__Source records__.

Segment Open

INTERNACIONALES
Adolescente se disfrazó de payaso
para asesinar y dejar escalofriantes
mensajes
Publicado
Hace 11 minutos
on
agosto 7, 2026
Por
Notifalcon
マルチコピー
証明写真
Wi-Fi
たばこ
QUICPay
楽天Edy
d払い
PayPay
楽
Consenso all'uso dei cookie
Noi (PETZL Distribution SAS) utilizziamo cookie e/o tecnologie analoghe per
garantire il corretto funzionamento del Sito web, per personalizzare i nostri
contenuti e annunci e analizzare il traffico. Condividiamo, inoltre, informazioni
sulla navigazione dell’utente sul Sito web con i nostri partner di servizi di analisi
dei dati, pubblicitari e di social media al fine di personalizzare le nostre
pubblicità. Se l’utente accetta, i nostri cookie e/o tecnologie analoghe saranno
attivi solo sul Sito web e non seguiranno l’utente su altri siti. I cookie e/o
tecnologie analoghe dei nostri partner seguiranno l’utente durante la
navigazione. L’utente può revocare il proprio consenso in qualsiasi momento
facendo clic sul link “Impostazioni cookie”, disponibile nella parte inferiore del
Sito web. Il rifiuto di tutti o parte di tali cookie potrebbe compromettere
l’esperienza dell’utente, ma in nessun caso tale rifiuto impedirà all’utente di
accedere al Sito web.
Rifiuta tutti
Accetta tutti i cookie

Segment Closed
Segment Open

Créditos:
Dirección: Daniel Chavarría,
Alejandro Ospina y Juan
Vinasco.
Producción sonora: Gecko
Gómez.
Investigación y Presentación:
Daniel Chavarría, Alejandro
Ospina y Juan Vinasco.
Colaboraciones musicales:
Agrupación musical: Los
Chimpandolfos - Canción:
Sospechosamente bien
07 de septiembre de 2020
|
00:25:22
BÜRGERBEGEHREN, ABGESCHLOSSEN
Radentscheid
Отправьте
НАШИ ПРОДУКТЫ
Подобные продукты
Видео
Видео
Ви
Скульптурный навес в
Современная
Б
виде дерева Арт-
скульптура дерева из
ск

Segment Closed
Segment Open

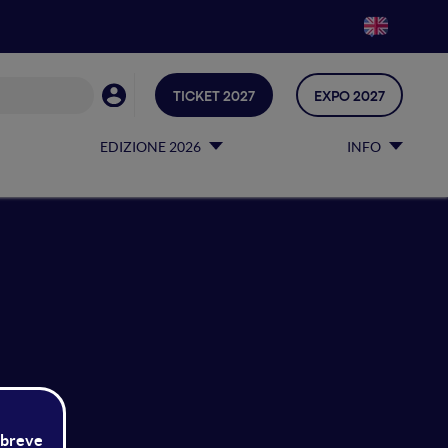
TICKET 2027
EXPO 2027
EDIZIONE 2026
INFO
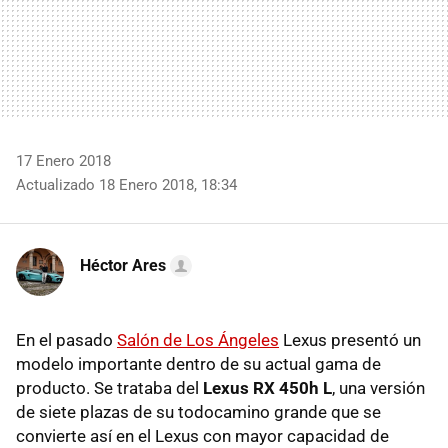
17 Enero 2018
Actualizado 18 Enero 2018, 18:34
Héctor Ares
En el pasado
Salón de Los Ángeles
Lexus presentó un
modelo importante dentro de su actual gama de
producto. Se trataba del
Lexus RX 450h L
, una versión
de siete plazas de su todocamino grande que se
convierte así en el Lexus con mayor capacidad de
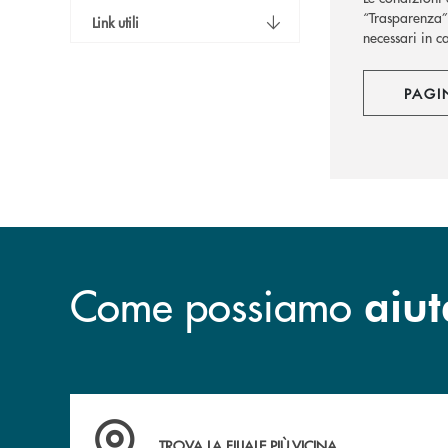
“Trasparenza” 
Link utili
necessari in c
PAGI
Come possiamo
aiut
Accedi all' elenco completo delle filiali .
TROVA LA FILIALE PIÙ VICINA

Segment Closed

What this exercise asks for is every line of the data above with the word "Ospina".

__Completed task__.
Alejandro Ospina y Juan
Ospina y Juan Vinasco.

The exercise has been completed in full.